Homeschool Drop-Out

Next month, I will drop my firstborn child off at the door of a school classroom for the first time. After I wave goodbye and bike home alone, we’ll each begin secret lives: I’ll spend my mornings writing stuff for grown-ups, while she makes friends, solves puzzles and gets in trouble in ways I’ll never know.

This is not how I planned it. I intended to homeschool my kids.

I had a miserable time in school myself. I was bored. I didn’t socialise well with my peers. I was too smart and too weird. Rio is, to put it gently, a lot like me. Homeschooling seemed like her ticket to a happier, wilder childhood.

This idea wasn’t a whim for me. I spent last summer taking training courses in home education, and the past year building up a small home-based pre-school that meets at my house four days a week. I turned our whole house into a de facto classroom. I read thousands of pages of child development books, educational philosophy and memoirs by successful homeschoolers. I wrote articles for homeschooling blogs and magazines.

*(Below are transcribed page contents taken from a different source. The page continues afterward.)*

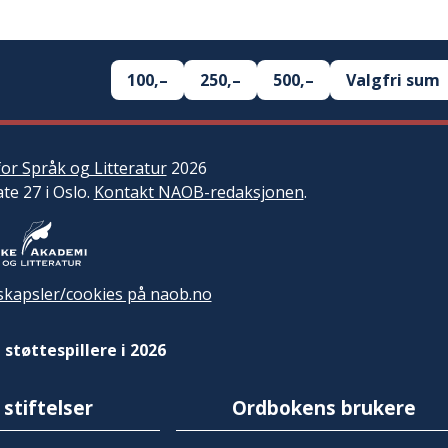
100,–
250,–
500,–
Valgfri sum
or Språk og Litteratur
2026
ate 27 i Oslo.
Kontakt NAOB-redaksjonen
.
kapsler/cookies på naob.no
 støttespillere i 2026
 stiftelser
Ordbokens brukere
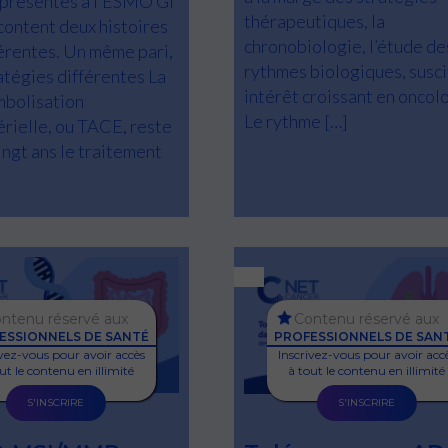
 présentés à l’ESMO GI
thérapeutiques, la
content deux histoires
chronobiologie, l’étude de
férentes. Un même pari,
rythmes biologiques, susci
atégies différentes La
intérêt croissant en oncol
bolisation
Le rythme […]
érielle, ou TACE, reste
ingt ans le traitement
ntenu réservé aux
Contenu réservé aux
ESSIONNELS DE SANTÉ
PROFESSIONNELS DE SAN
ivez-vous pour avoir accès
Inscrivez-vous pour avoir acc
ut le contenu en illimité
à tout le contenu en illimité
S'INSCRIRE
S'INSCRIRE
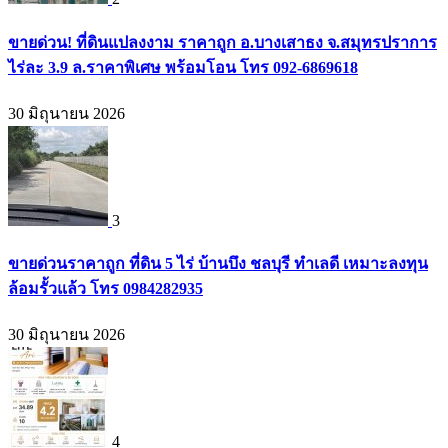
ขายด่วน! ที่ดินแปลงงาม ราคาถูก อ.บางเสาธง จ.สมุทรปราการ
ไร่ละ 3.9 ล.ราคาพิเศษ พร้อมโอน โทร 092-6869618
30 มิถุนายน 2026
3
ขายด่วนราคาถูก ที่ดิน 5 ไร่ บ้านบึง ชลบุรี ทำเลดี เหมาะลงทุน
ล้อมรั้วแล้ว โทร 0984282935
30 มิถุนายน 2026
4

So last year, we made our home a pre-school, and worked at building community. At first there was a lot of enthusiasm among our friends and acquaintances. It seemed like every mum I talked to at the playground was thinking about homeschooling her four-year-old. Everyone at playgroup was concerned about the local public schools. I held a few lunches for people interested in starting a homeschooling coop, and 20 families showed up.

But one by one, they dropped out. They’d quietly admit they’d enrolled their kids in school. Sometimes at the child’s request, sometimes because both parents needed to work, sometimes because they realised they just didn’t want to do it. Finally, there were only two or three families left.

I pushed ahead. In January, when our school district started registrations, I watched the deadline coast by. Instead, I called our local school to let them know we would not be registering. Rio overheard our conversation.

"Tell me about school,"Rio said when I hung up the phone. "Maybe I would like to go."

I told her that every city has schools that anyone who lives in the city can attend, and that these schools start at age five. She asked if I went to school and I said I had. She wanted to know what it was like. I told her about walking to the end of our long dirt road and getting on the big scary bus.

She stopped me, looking very intensely into my eyes. "Mama. I do not want to know how you got to school. I want to know what you did when you were there."

I wracked my brain for specifics. "We learned about what different size coins were worth. We set off model rockets. I had to go to the toilet by myself with no teacher to help, and it was scary out in the corridor alone. There was recess on a big playground with a colony of echidnas living under the swings. Some bigger kids told me I would get in trouble for eating lunch under my favourite tree. I loved that tree, so big and broad and shady."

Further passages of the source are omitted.